Mels van Driel (born Rotterdam, 2 February 1983) is a former Dutch professional footballer, now technical manager of ASWH.

Career
Van Driel played in the youth of Feyenoord and in Feyenoord's first squad in the Eredivisie (2002).

Van Driel then played for Eerste Divisie teams Excelsior (2003–2005), Fortuna Sittard (2005–2008) and RBC Roosendaal (2008–2011), for the latter 2 doubling as captain.

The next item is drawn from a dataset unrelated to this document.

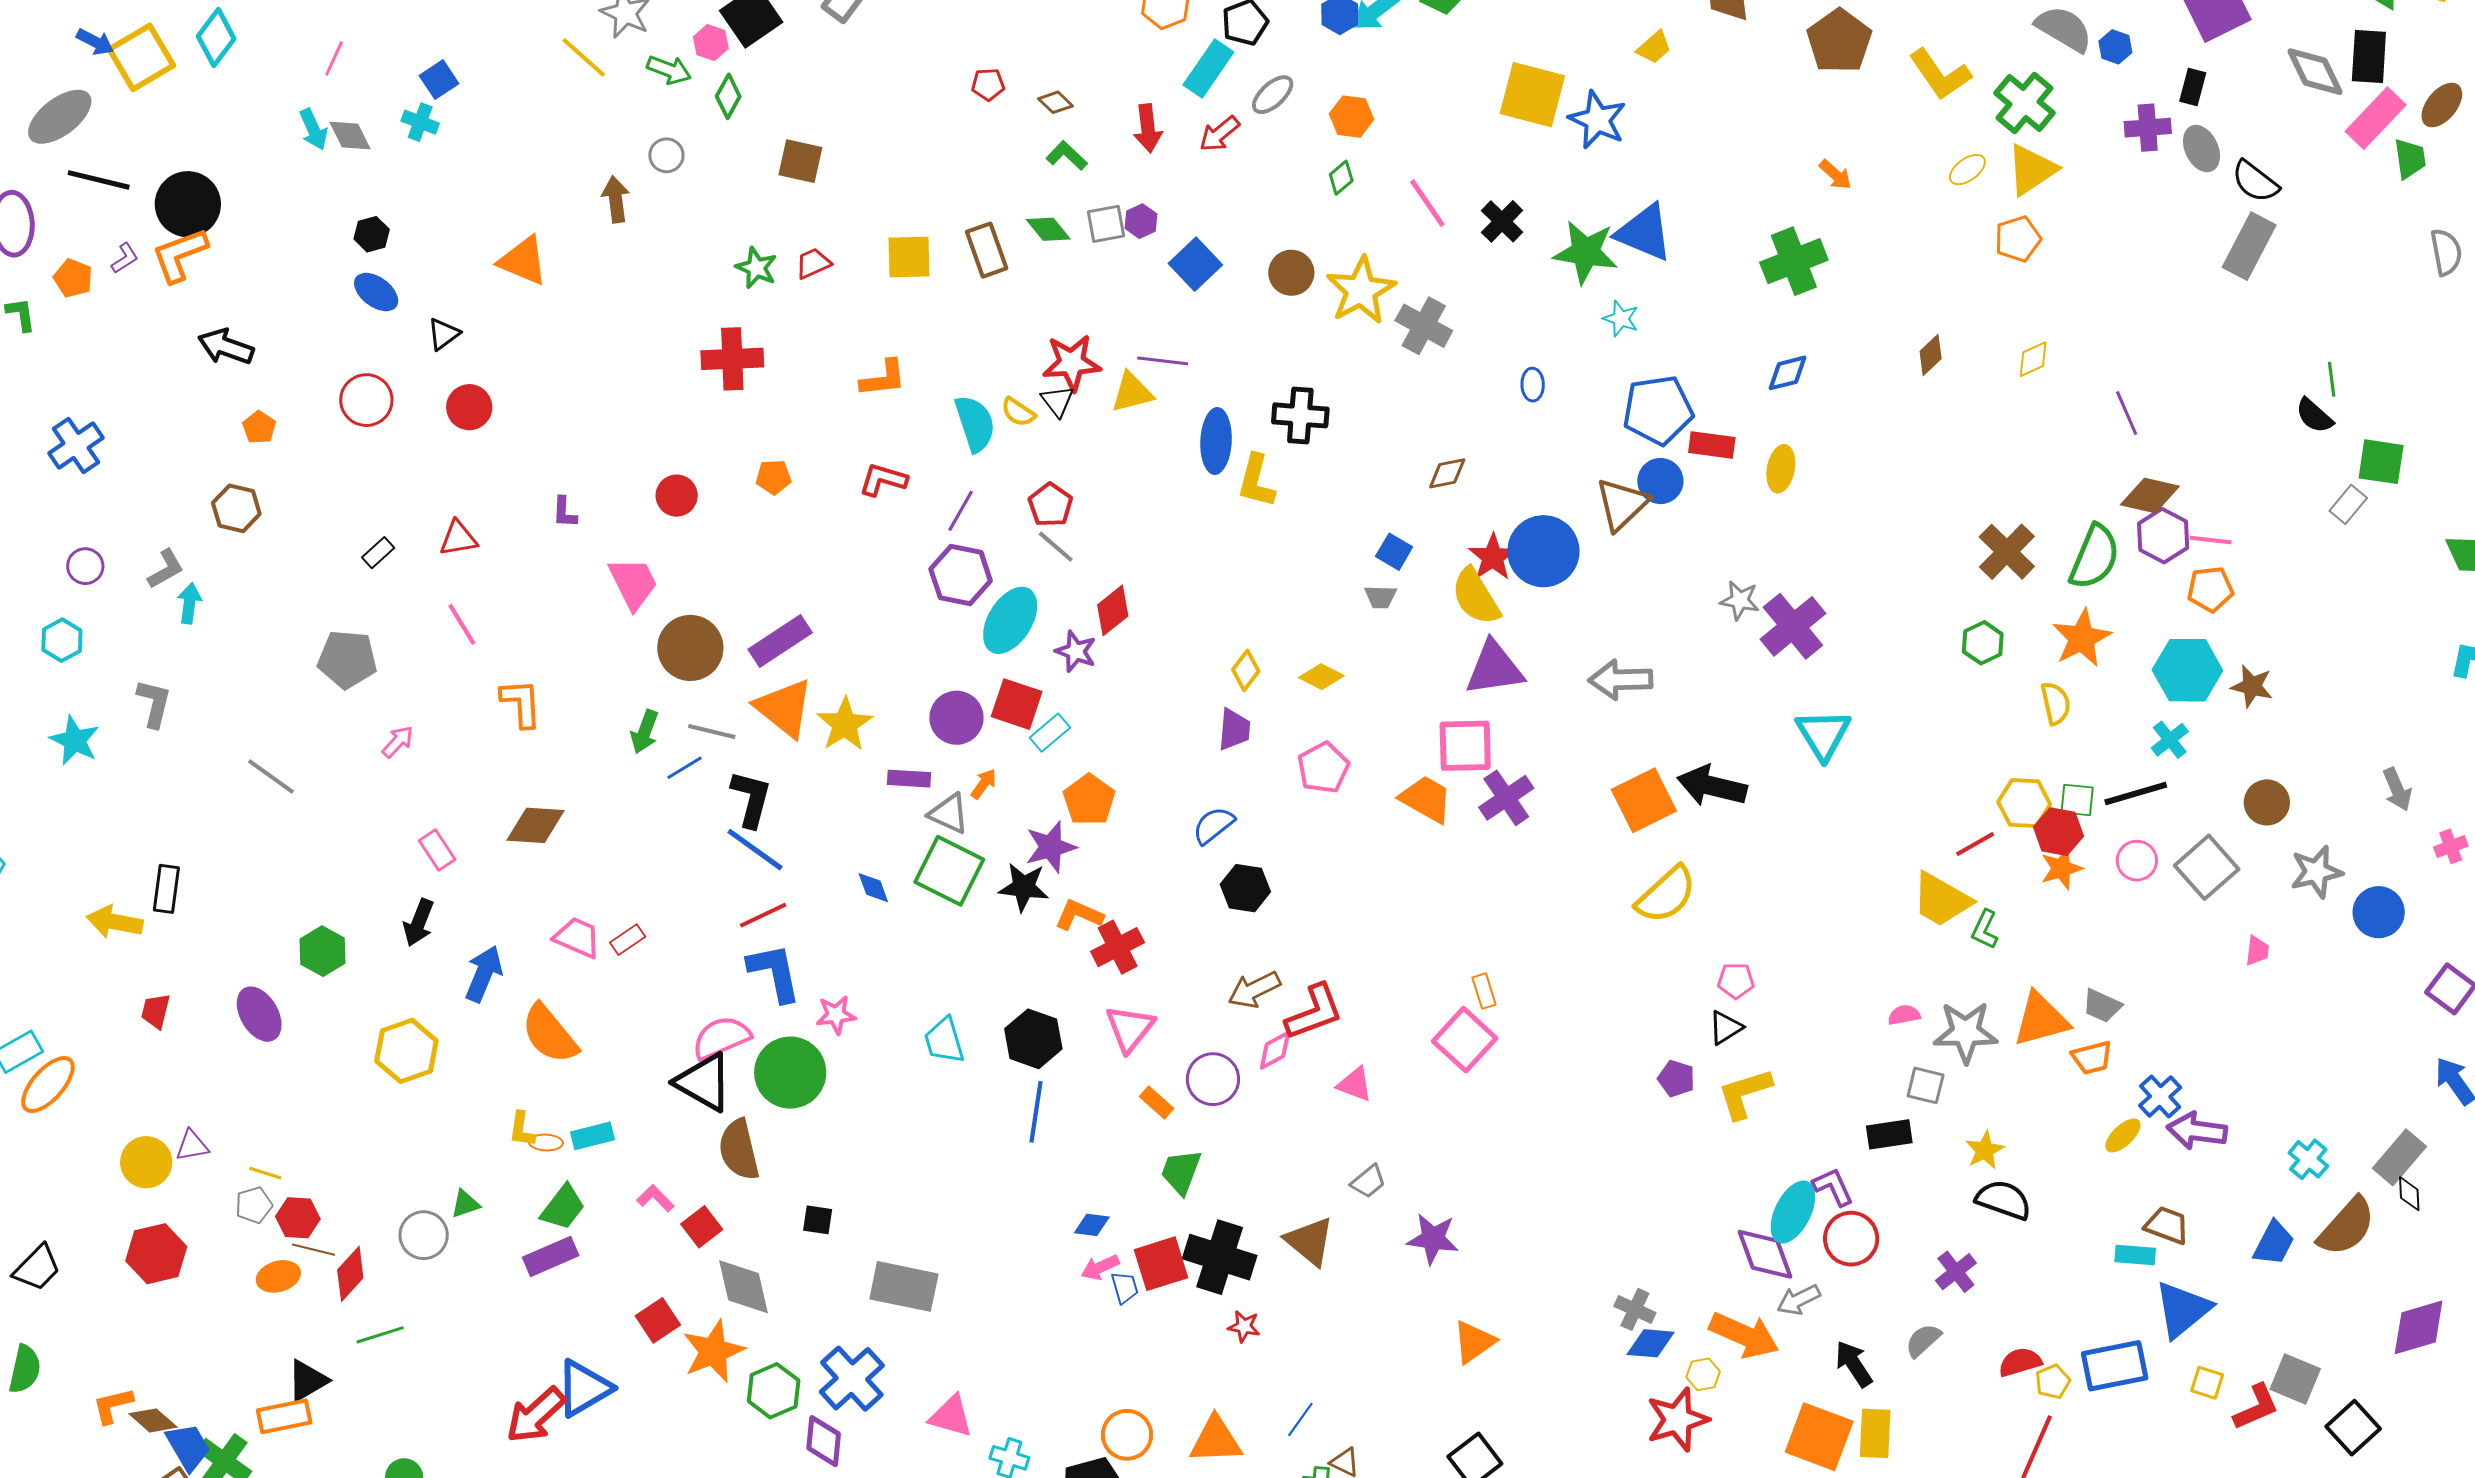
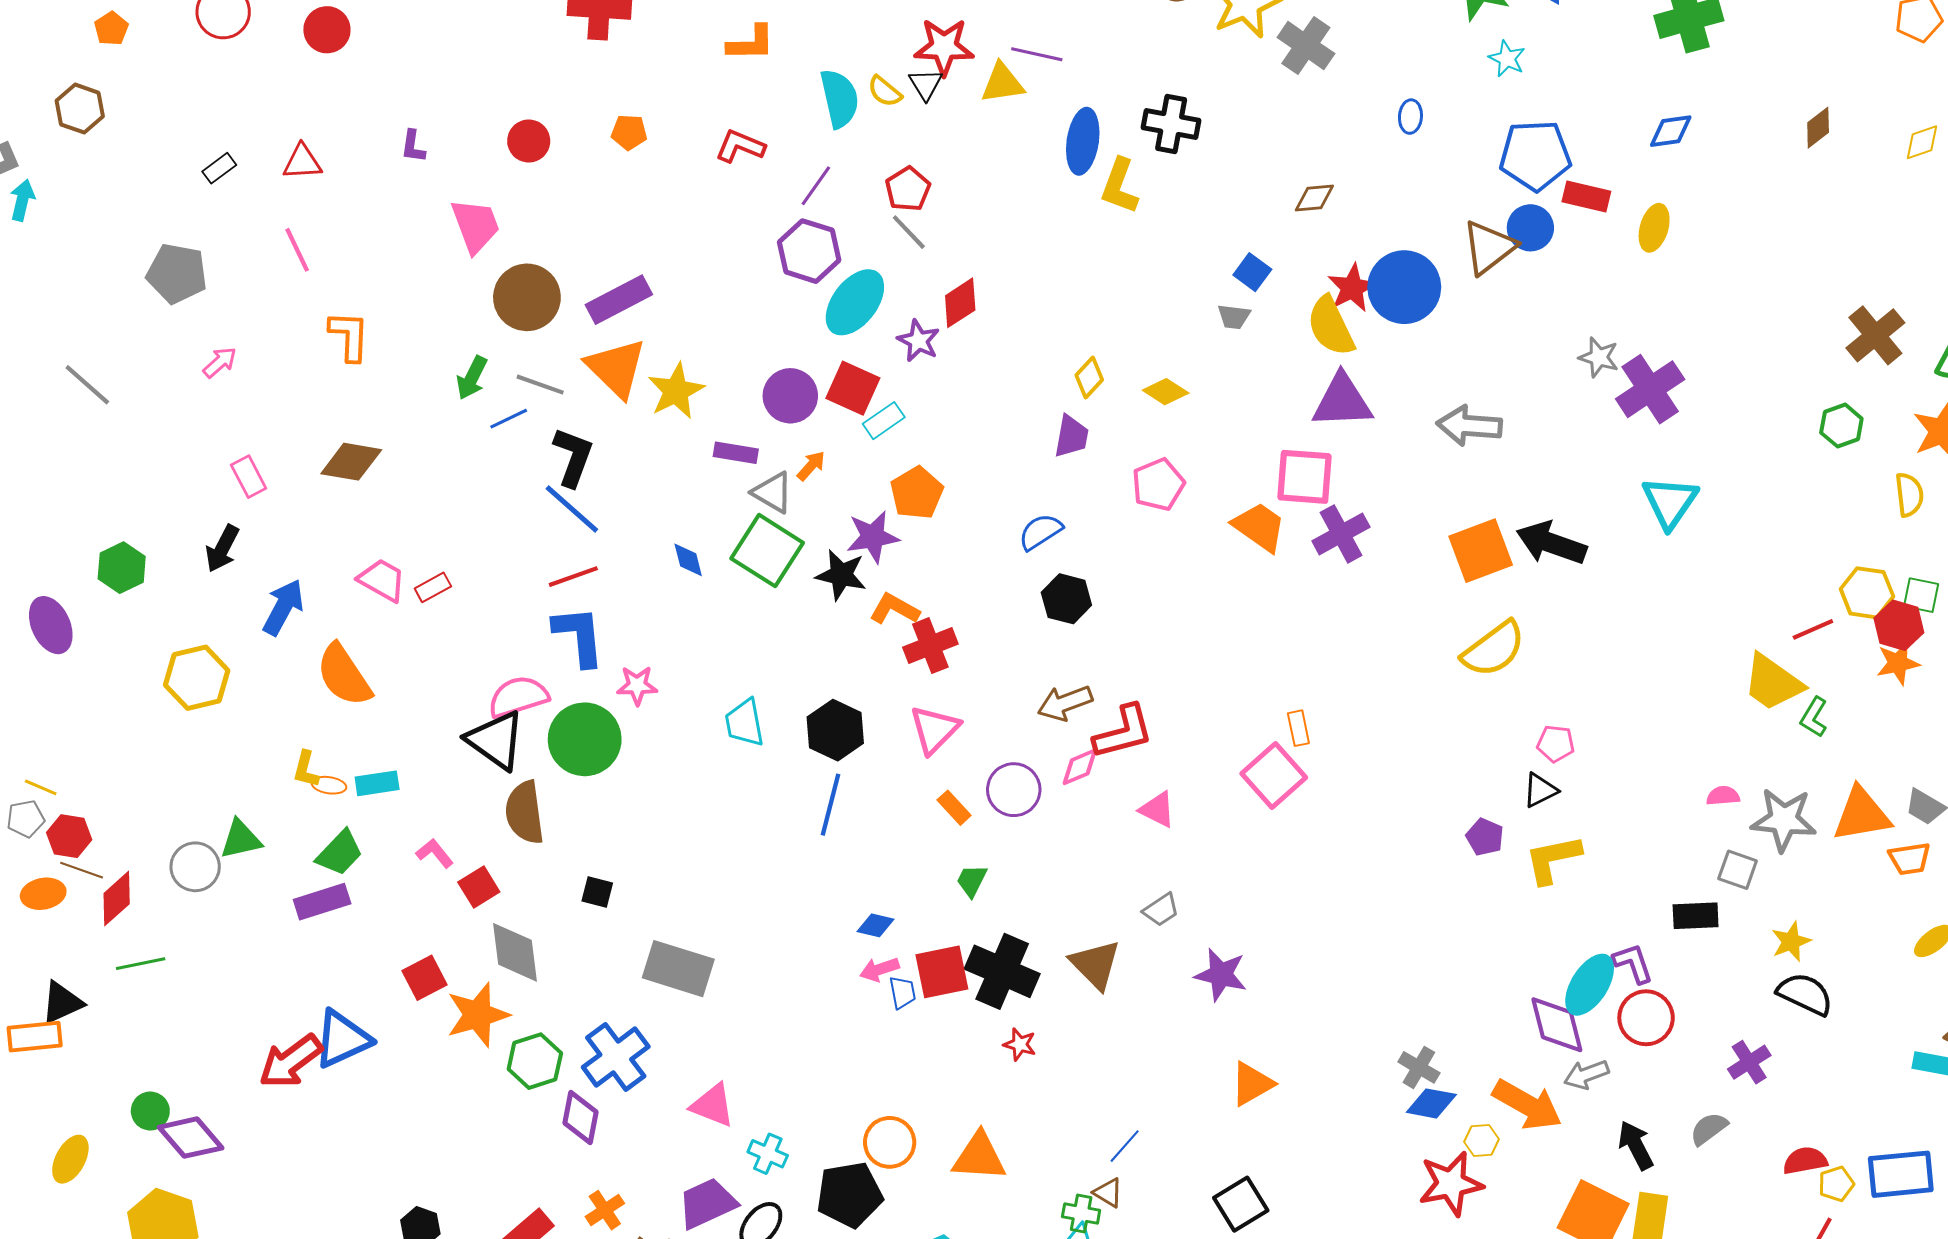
green trapezoid: (1181, 1172) -> (972, 881), size x0.7
green triangle: (465, 1204) -> (241, 839), size x1.4
blue line: (1300, 1419) -> (1125, 1146), moved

At Fortuna Sittard he had asked a referee that an opponent from Helmond Sport would be given a yellow card, after which another Helmond Sporter "greeted" Van Driel with the Nazi salute.

From 2011 to 2020 Van Driel plays for ASWH. In August 2020, after playing in the preparations for a new season, he quit active playing and became the technical manager of ASWH.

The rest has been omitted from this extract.